Exercise.
Only the number is wanted: how many lines in the material below contain "temps".

Data under study.
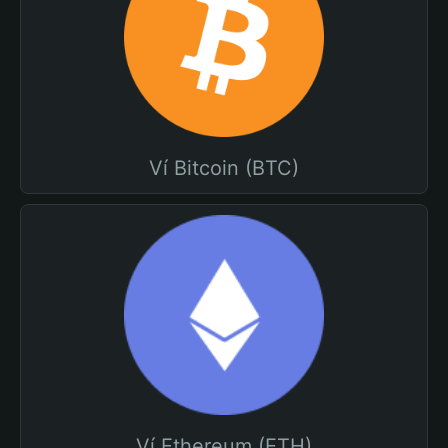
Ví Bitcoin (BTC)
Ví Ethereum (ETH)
* * *
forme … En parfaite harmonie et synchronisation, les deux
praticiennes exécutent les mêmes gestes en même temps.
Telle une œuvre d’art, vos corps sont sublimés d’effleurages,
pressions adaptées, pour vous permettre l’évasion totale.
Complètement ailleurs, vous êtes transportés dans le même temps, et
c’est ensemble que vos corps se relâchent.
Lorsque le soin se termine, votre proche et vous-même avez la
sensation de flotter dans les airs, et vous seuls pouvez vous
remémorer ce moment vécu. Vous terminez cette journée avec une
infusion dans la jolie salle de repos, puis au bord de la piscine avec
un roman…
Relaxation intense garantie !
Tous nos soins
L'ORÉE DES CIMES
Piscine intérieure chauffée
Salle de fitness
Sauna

Answer below.
2